Der 22-Jährige war seit Januar 2012 in Haft. Aktuell verbüßte er eine Jugendstrafe von drei Jahren und neun Monaten unter anderem wegen gefährlicher Körperverletzung mit einem Messer. Am 4. Dezember 2014 war er aus dem Gefängnis in Mannheim nach Bruchsal verlegt worden. Zuvor saß er im Jugendgefängnis Adelsheim. Dort hatte er laut Ministerium im November 2012 eine Beamtin attackiert und so schwer verletzt, dass die Frau dauerhaft dienstunfähig sei. Das führte zu einer weiteren Verurteilung zu einer Einheitsjugendstrafe von sechs Jahren. In Mannheim gab es eine körperliche Auseinandersetzung und Drohungen gegen Mitgefangene.

Akute Gefährlichkeit

Der junge Mann kam in Mannheim vom 7. Oktober 2014 bis zu seiner Verlegung nach Bruchsal wegen akuter Gefährlichkeit in Einzelhaft. Der Gefangene hat dem Ministerium zufolge selbst um die Einzelhaft gebeten, da er „die Konsequenzen seines Handelns andernfalls nicht abschätzen könne“. In Bruchsal sei die Einzelhaft am 16. Dezember aufgehoben worden, erklärte der Ministeriumssprecher. Der Gefangene habe sich in Bruchsal besser integriert. „Seine Prognose war eher günstig.“ Er saß inzwischen, wie üblich, in einer Einzelzelle.

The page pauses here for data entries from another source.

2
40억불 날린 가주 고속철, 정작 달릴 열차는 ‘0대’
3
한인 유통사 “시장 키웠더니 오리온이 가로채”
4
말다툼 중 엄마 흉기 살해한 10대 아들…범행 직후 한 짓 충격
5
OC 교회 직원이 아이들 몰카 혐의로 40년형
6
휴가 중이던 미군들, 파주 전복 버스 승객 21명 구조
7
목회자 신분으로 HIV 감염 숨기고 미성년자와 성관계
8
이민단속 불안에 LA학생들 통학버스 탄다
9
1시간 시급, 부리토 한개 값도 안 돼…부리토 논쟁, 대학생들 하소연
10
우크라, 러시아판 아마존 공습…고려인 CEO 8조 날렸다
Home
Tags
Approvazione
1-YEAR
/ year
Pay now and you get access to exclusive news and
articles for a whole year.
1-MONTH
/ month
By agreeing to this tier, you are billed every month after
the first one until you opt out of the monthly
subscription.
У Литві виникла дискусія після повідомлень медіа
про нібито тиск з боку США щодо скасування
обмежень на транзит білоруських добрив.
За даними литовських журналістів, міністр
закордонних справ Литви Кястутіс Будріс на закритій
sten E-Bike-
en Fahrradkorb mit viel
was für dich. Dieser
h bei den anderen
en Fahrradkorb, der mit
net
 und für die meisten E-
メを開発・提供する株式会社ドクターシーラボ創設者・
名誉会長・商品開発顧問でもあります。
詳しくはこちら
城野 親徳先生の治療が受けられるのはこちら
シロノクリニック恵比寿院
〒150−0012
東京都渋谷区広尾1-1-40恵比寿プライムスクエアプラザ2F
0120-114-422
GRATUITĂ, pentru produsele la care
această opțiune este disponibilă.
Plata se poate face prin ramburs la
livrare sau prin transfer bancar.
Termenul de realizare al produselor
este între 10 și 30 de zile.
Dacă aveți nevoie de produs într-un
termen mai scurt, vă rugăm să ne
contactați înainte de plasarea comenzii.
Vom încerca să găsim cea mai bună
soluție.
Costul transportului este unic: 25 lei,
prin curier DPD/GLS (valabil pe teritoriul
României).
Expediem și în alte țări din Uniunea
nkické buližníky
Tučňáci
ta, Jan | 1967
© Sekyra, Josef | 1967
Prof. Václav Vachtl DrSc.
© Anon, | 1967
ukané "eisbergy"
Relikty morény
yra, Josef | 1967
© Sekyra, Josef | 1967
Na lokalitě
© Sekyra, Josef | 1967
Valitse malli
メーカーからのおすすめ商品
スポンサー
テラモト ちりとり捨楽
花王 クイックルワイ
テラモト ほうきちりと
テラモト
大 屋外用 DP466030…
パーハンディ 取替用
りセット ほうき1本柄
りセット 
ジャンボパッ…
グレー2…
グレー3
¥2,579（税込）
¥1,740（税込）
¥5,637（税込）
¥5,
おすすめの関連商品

Die Haftanstalt Bruchsal war im vergangenen Jahr in die Schlagzeilen geraten, weil im August ein Gefangener in Einzelhaft verhungert war. Ein weiterer Häftling starb an Herzversagen. Insgesamt starben im vergangenen Jahr in den 17 Haftanstalten des Landes 23 Menschen, sechs davon durch Selbstmord. Vereitelt wurden 22 ernsthafte Selbstmordversuche. Im Vergleich der Bundesländer seien die Zahlen in Baden-Württemberg nicht außergewöhnlich, sagte der Ministeriumssprecher.

Todesfälle
Im baden-württembergischen Strafvollzug starben im vergangenen Jahr 23 Menschen, sechs davon durch Selbstmord. Selbstmordversuche gab es dem Justizministerium zufolge 28. Die Gesamtzahl der Inhaftierten ist noch nicht bekannt. 2013 waren 17 126 Menschen in Haft, es gab elf Todesfälle, darunter sieben Selbstmorde bei 29 Versuchen. 2012 zählte man 16 537 Gefangene, 15 Todesfälle (neun Suizide). 2011: 16 419 Gefangene, neun Tote, ein Selbstmord. Deutschlandweit starben 2013 nach Angaben des Bundesjustizministeriums 122 Gefangene, davon 50 durch Selbstmord. 2012 waren es 119 bei 57 Selbstmorden, 2011 zählte man 128 Todesfälle mit 53 Suiziden.

Informationspolitik Seit dem Hungertod des Bruchsaler Gefangenen im August 2014, der erst Wochen später bekannt wurde, betreibt das Justizministerium eine „aktive Informationspolitik“. Man nehme seither ein gesteigertes Interesse am Justizvollzug wahr, dem man Rechnung trage, erklärte der Sprecher.